━━━━━ Listed records
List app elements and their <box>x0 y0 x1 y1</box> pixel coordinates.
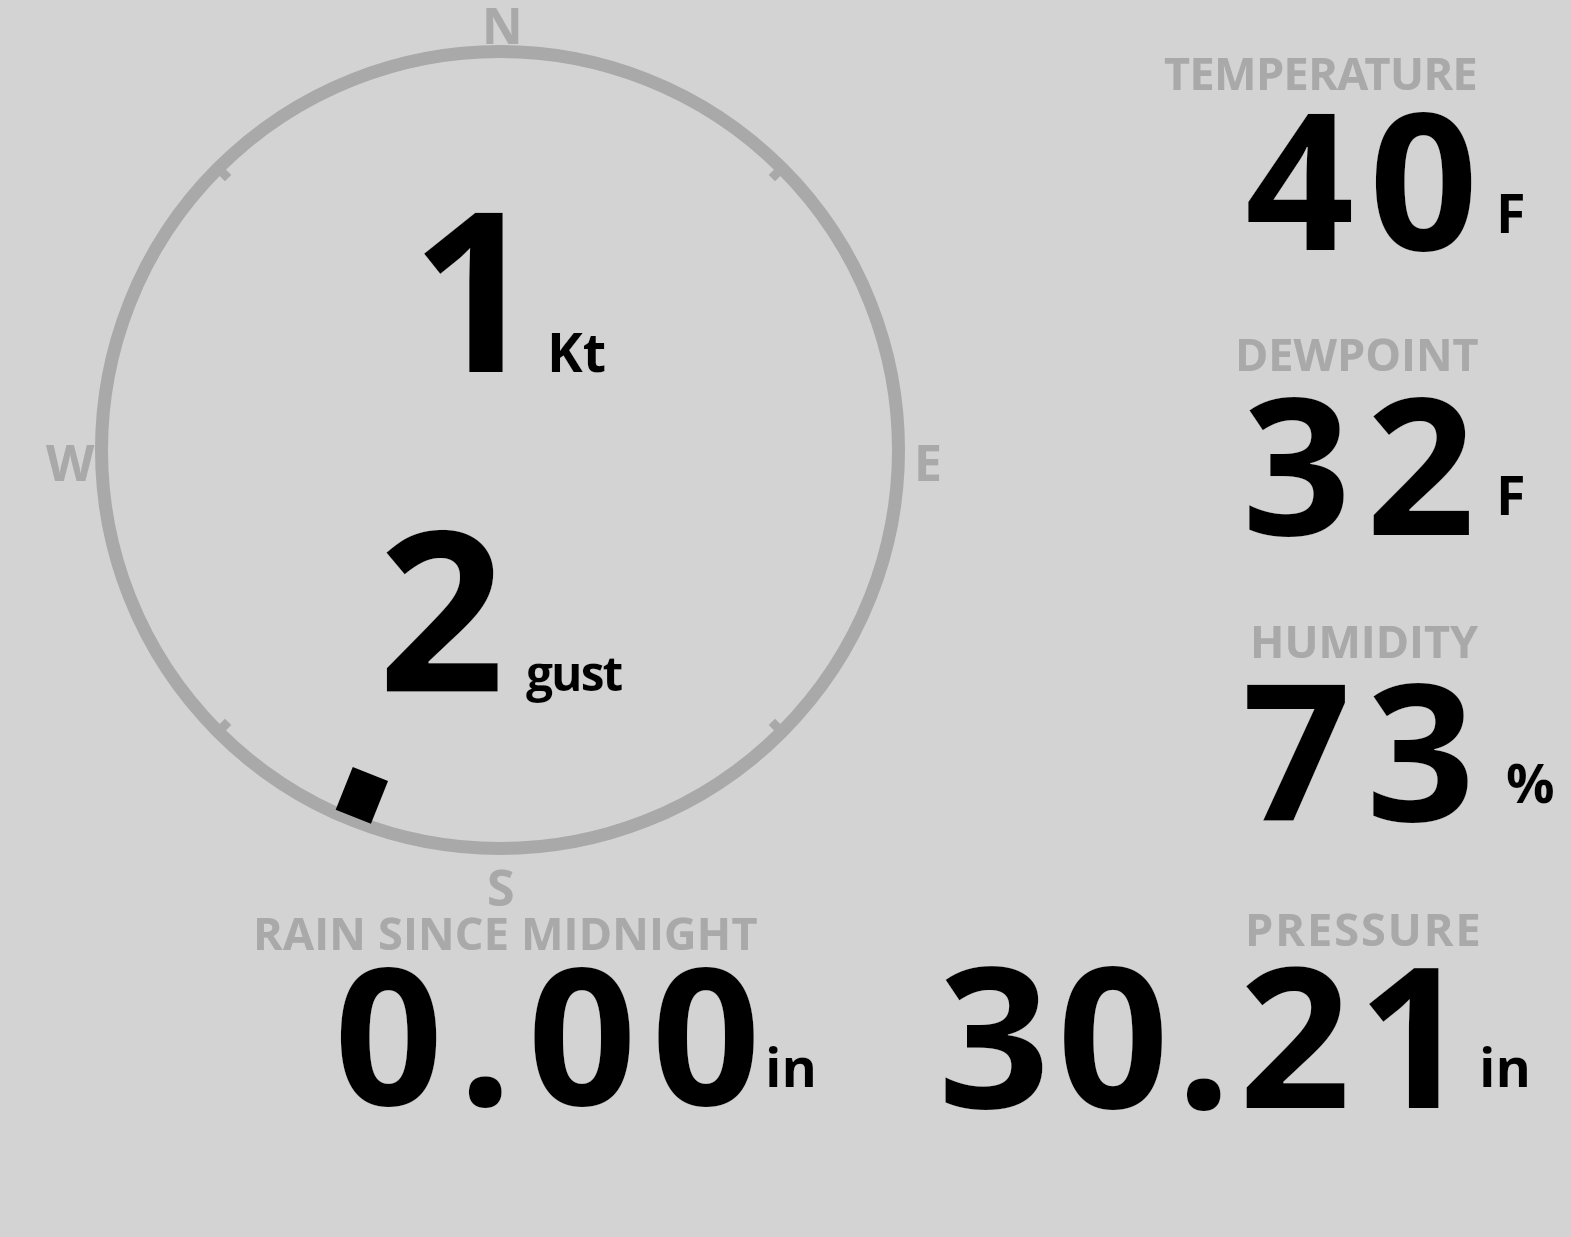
staticText: S <box>487 853 515 921</box>
staticText: RAIN SINCE MIDNIGHT <box>253 902 758 963</box>
staticText: 73 <box>1242 617 1491 877</box>
button[interactable] <box>1130 300 1571 560</box>
staticText: 32 <box>1242 331 1491 591</box>
staticText: W <box>46 428 95 496</box>
staticText: HUMIDITY <box>1250 610 1479 671</box>
staticText: Kt <box>547 314 607 388</box>
staticText: F <box>1496 457 1526 531</box>
staticText: TEMPERATURE <box>1164 42 1478 103</box>
button[interactable] <box>1130 20 1571 280</box>
staticText: 40 <box>1245 46 1494 306</box>
button[interactable]: Wind direction dial, south-south-west <box>95 45 905 855</box>
staticText: DEWPOINT <box>1235 323 1479 384</box>
staticText: gust <box>526 640 622 705</box>
button[interactable] <box>1130 588 1571 848</box>
button[interactable] <box>860 880 1571 1130</box>
staticText: N <box>482 0 523 59</box>
staticText: in <box>765 1029 817 1103</box>
staticText: 0.00 <box>334 901 776 1161</box>
staticText: PRESSURE <box>1245 898 1483 959</box>
staticText: 1 <box>411 135 538 437</box>
staticText: % <box>1506 745 1555 819</box>
staticText: E <box>914 428 943 496</box>
staticText: 2 <box>378 454 505 756</box>
button[interactable] <box>250 880 830 1130</box>
staticText: 30.21 <box>938 899 1477 1166</box>
staticText: F <box>1496 175 1526 249</box>
staticText: in <box>1479 1029 1531 1103</box>
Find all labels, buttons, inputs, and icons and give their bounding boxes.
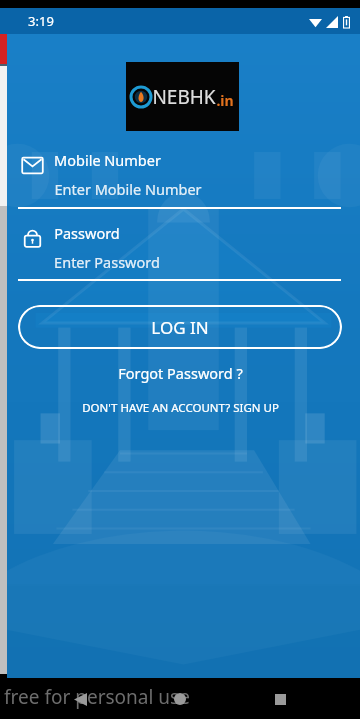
button[interactable]: Forgot Password ?	[0, 362, 360, 384]
button[interactable]: DON'T HAVE AN ACCOUNT? SIGN UP	[0, 399, 360, 417]
button[interactable]: Home	[160, 679, 200, 719]
staticText: NEBHK	[152, 84, 216, 110]
staticText: DON'T HAVE AN ACCOUNT? SIGN UP	[82, 400, 279, 416]
staticText: LOG IN	[151, 316, 209, 339]
staticText: .in	[216, 91, 234, 110]
button[interactable]: Password	[0, 223, 360, 272]
staticText: Password	[54, 223, 120, 243]
staticText: 3:19	[28, 12, 54, 30]
staticText: Enter Password	[54, 252, 160, 272]
staticText: Mobile Number	[54, 150, 161, 170]
staticText: Enter Mobile Number	[54, 179, 202, 199]
button[interactable]: Back	[60, 679, 100, 719]
staticText: Forgot Password ?	[118, 363, 243, 383]
staticText: free for personal use	[4, 684, 190, 710]
button[interactable]: Recent apps	[260, 679, 300, 719]
button[interactable]: LOG IN	[18, 305, 342, 349]
button[interactable]: Mobile Number	[0, 150, 360, 199]
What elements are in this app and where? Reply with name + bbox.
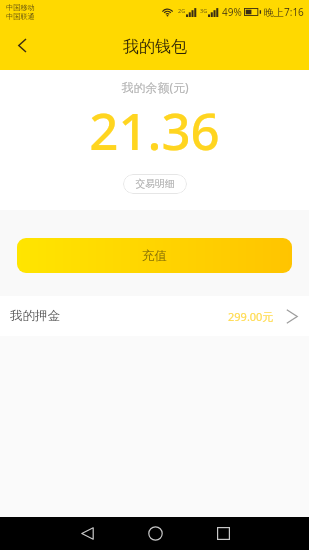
- button[interactable]: Back: [0, 24, 44, 70]
- staticText: 49%: [222, 5, 242, 19]
- staticText: 我的押金: [10, 308, 60, 324]
- staticText: 中国移动: [6, 3, 35, 12]
- staticText: 我的钱包: [123, 37, 187, 57]
- staticText: 299.00元: [228, 309, 274, 324]
- staticText: 晚上7:16: [264, 5, 304, 19]
- staticText: 3G: [200, 7, 208, 14]
- button[interactable]: Home: [121, 517, 189, 550]
- button[interactable]: 充值: [17, 238, 292, 273]
- button[interactable]: Recents: [189, 517, 257, 550]
- staticText: 2G: [178, 7, 186, 14]
- staticText: 我的余额(元): [121, 79, 189, 95]
- staticText: 中国联通: [6, 12, 35, 21]
- staticText: 充值: [142, 248, 167, 264]
- button[interactable]: 交易明细: [123, 174, 187, 194]
- staticText: 交易明细: [135, 178, 175, 190]
- button[interactable]: Back: [53, 517, 121, 550]
- staticText: 21.36: [89, 95, 220, 164]
- button[interactable]: 我的押金: [0, 296, 309, 336]
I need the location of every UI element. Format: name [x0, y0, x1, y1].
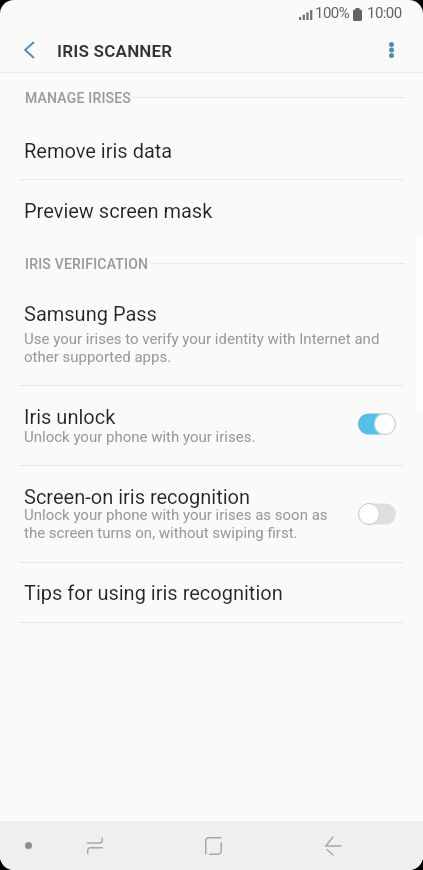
staticText: MANAGE IRISES	[25, 90, 132, 106]
button[interactable]: Navigate up	[6, 27, 52, 73]
staticText: Use your irises to verify your identity …	[24, 330, 380, 366]
button[interactable]	[0, 288, 423, 385]
button[interactable]: More options	[368, 27, 414, 73]
staticText: IRIS VERIFICATION	[25, 256, 149, 272]
button[interactable]: Off	[358, 503, 396, 525]
staticText: Preview screen mask	[24, 199, 213, 222]
staticText: Unlock your phone with your irises.	[24, 428, 256, 446]
button[interactable]: Show or hide the Navigation bar	[0, 821, 56, 870]
button[interactable]	[0, 386, 423, 465]
button[interactable]: Home	[165, 821, 262, 870]
button[interactable]	[0, 466, 423, 562]
staticText: Tips for using iris recognition	[24, 581, 283, 604]
staticText: IRIS SCANNER	[57, 41, 173, 61]
staticText: Unlock your phone with your irises as so…	[24, 506, 328, 542]
staticText: Screen-on iris recognition	[24, 485, 250, 508]
staticText: Iris unlock	[24, 405, 116, 428]
button[interactable]: Recent apps	[50, 821, 140, 870]
button[interactable]: Back	[285, 821, 380, 870]
staticText: Samsung Pass	[24, 302, 157, 325]
staticText: Remove iris data	[24, 139, 173, 162]
button[interactable]	[0, 563, 423, 622]
staticText: 10:00	[367, 4, 402, 22]
button[interactable]: On	[358, 413, 396, 435]
button[interactable]	[0, 180, 423, 239]
staticText: 100%	[315, 4, 350, 22]
button[interactable]	[0, 73, 423, 179]
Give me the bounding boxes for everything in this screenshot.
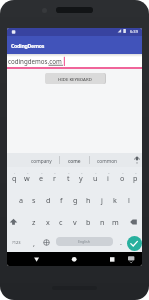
staticText: 4	[54, 171, 56, 174]
staticText: y	[79, 173, 83, 183]
staticText: 0	[135, 171, 137, 174]
staticText: i	[107, 173, 109, 183]
staticText: ,	[33, 238, 35, 248]
staticText: x	[46, 217, 50, 227]
staticText: 1	[14, 171, 16, 174]
staticText: d	[46, 195, 51, 205]
staticText: j	[101, 195, 103, 205]
staticText: b	[86, 217, 91, 227]
staticText: English	[78, 239, 90, 244]
staticText: f	[60, 195, 63, 205]
staticText: u	[93, 173, 98, 183]
staticText: n	[100, 217, 105, 227]
staticText: 6	[81, 171, 83, 174]
staticText: c	[59, 217, 63, 227]
staticText: l	[128, 195, 130, 205]
staticText: z	[32, 217, 36, 227]
staticText: 9	[122, 171, 124, 174]
staticText: q	[12, 173, 17, 183]
staticText: ?123	[12, 240, 21, 245]
staticText: .	[120, 237, 122, 247]
staticText: HIDE KEYBOARD	[58, 76, 92, 82]
staticText: v	[73, 217, 77, 227]
staticText: w	[24, 173, 30, 183]
staticText: e	[39, 173, 44, 183]
staticText: 2	[27, 171, 29, 174]
staticText: CodingDemos	[11, 42, 45, 49]
staticText: 6:39	[130, 29, 138, 34]
staticText: come	[68, 158, 81, 165]
staticText: o	[120, 173, 125, 183]
staticText: 8	[108, 171, 110, 174]
staticText: a	[19, 195, 24, 205]
staticText: t	[67, 173, 70, 183]
staticText: company	[31, 158, 52, 165]
staticText: m	[112, 217, 119, 227]
staticText: p	[133, 173, 138, 183]
staticText: k	[113, 195, 117, 205]
staticText: 5	[68, 171, 70, 174]
staticText: g	[73, 195, 78, 205]
staticText: codingdemos.com	[8, 57, 62, 65]
staticText: r	[53, 173, 56, 183]
staticText: common	[97, 158, 118, 165]
staticText: 7	[95, 171, 97, 174]
staticText: 3	[41, 171, 43, 174]
staticText: s	[32, 195, 36, 205]
staticText: h	[86, 195, 91, 205]
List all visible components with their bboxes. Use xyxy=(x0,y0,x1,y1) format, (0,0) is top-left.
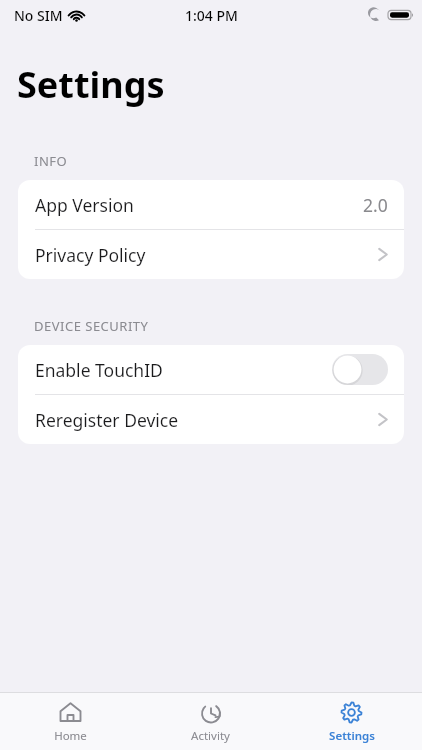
staticText: App Version xyxy=(35,193,134,217)
button[interactable]: Privacy Policy xyxy=(18,230,404,279)
button[interactable]: Settings xyxy=(281,693,422,750)
staticText: Reregister Device xyxy=(35,408,179,432)
button[interactable]: Activity xyxy=(140,693,281,750)
staticText: Privacy Policy xyxy=(35,243,146,267)
staticText: DEVICE SECURITY xyxy=(34,317,149,335)
button[interactable]: App Version xyxy=(18,180,404,229)
staticText: 1:04 PM xyxy=(185,6,238,25)
button[interactable]: Home xyxy=(0,693,140,750)
button[interactable]: Enable TouchID toggle xyxy=(332,354,388,385)
staticText: Settings xyxy=(17,60,165,109)
staticText: 2.0 xyxy=(363,193,388,217)
staticText: No SIM xyxy=(14,6,63,25)
staticText: Activity xyxy=(191,728,230,744)
staticText: Enable TouchID xyxy=(35,358,163,382)
staticText: Settings xyxy=(329,728,375,744)
staticText: Home xyxy=(54,728,87,744)
button[interactable]: Reregister Device xyxy=(18,395,404,444)
button[interactable]: Enable TouchID xyxy=(18,345,404,394)
staticText: INFO xyxy=(34,152,68,170)
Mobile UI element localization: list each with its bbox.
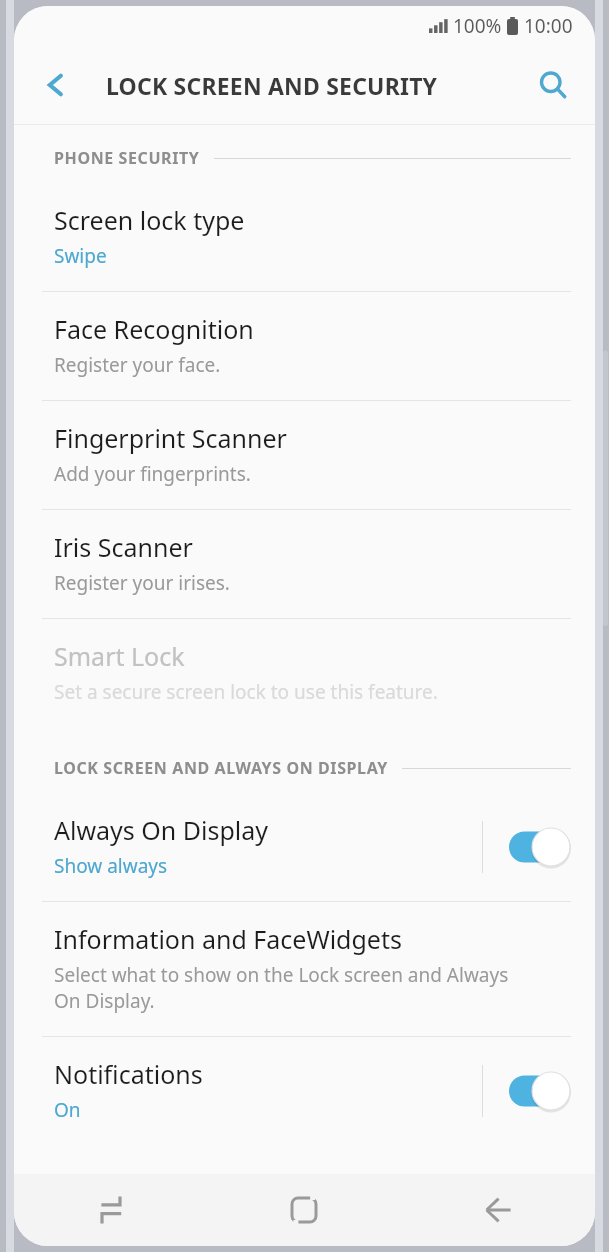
staticText: Fingerprint Scanner <box>54 421 287 455</box>
button[interactable]: Always On Display <box>14 793 595 901</box>
staticText: Notifications <box>54 1057 203 1091</box>
button[interactable]: Back <box>28 57 84 113</box>
button[interactable]: Information and FaceWidgets <box>14 902 595 1036</box>
button[interactable]: Notifications <box>14 1037 595 1145</box>
button[interactable]: Iris Scanner <box>14 510 595 618</box>
staticText: Select what to show on the Lock screen a… <box>54 962 509 1014</box>
staticText: LOCK SCREEN AND SECURITY <box>106 70 438 101</box>
staticText: PHONE SECURITY <box>54 147 200 169</box>
staticText: Set a secure screen lock to use this fea… <box>54 679 438 705</box>
button[interactable]: Notifications toggle <box>509 1071 571 1111</box>
button[interactable]: Smart Lock <box>14 619 595 727</box>
button[interactable]: Back <box>401 1174 595 1246</box>
staticText: 10:00 <box>524 13 573 39</box>
staticText: Show always <box>54 853 168 879</box>
staticText: 100% <box>453 13 502 39</box>
staticText: Information and FaceWidgets <box>54 922 402 956</box>
staticText: Swipe <box>54 243 107 269</box>
staticText: Smart Lock <box>54 639 185 673</box>
button[interactable]: Always On Display toggle <box>509 827 571 867</box>
staticText: Iris Scanner <box>54 530 193 564</box>
staticText: Add your fingerprints. <box>54 461 251 487</box>
staticText: Register your irises. <box>54 570 230 596</box>
button[interactable]: Search <box>525 57 581 113</box>
staticText: LOCK SCREEN AND ALWAYS ON DISPLAY <box>54 757 388 779</box>
staticText: Screen lock type <box>54 203 245 237</box>
button[interactable]: Screen lock type <box>14 183 595 291</box>
staticText: Always On Display <box>54 813 269 847</box>
button[interactable]: Recents <box>14 1174 207 1246</box>
button[interactable]: Home <box>207 1174 401 1246</box>
staticText: Face Recognition <box>54 312 254 346</box>
button[interactable]: Face Recognition <box>14 292 595 400</box>
button[interactable]: Fingerprint Scanner <box>14 401 595 509</box>
staticText: On <box>54 1097 81 1123</box>
staticText: Register your face. <box>54 352 221 378</box>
━━━━━━━━━━
■ **Work request**: Every line above with the word "Policy" belongs in the answer, copied as written.

■ **Answer to the problem**:
button[interactable]: Privacy Policy xyxy=(18,230,404,279)
staticText: Privacy Policy xyxy=(35,243,146,267)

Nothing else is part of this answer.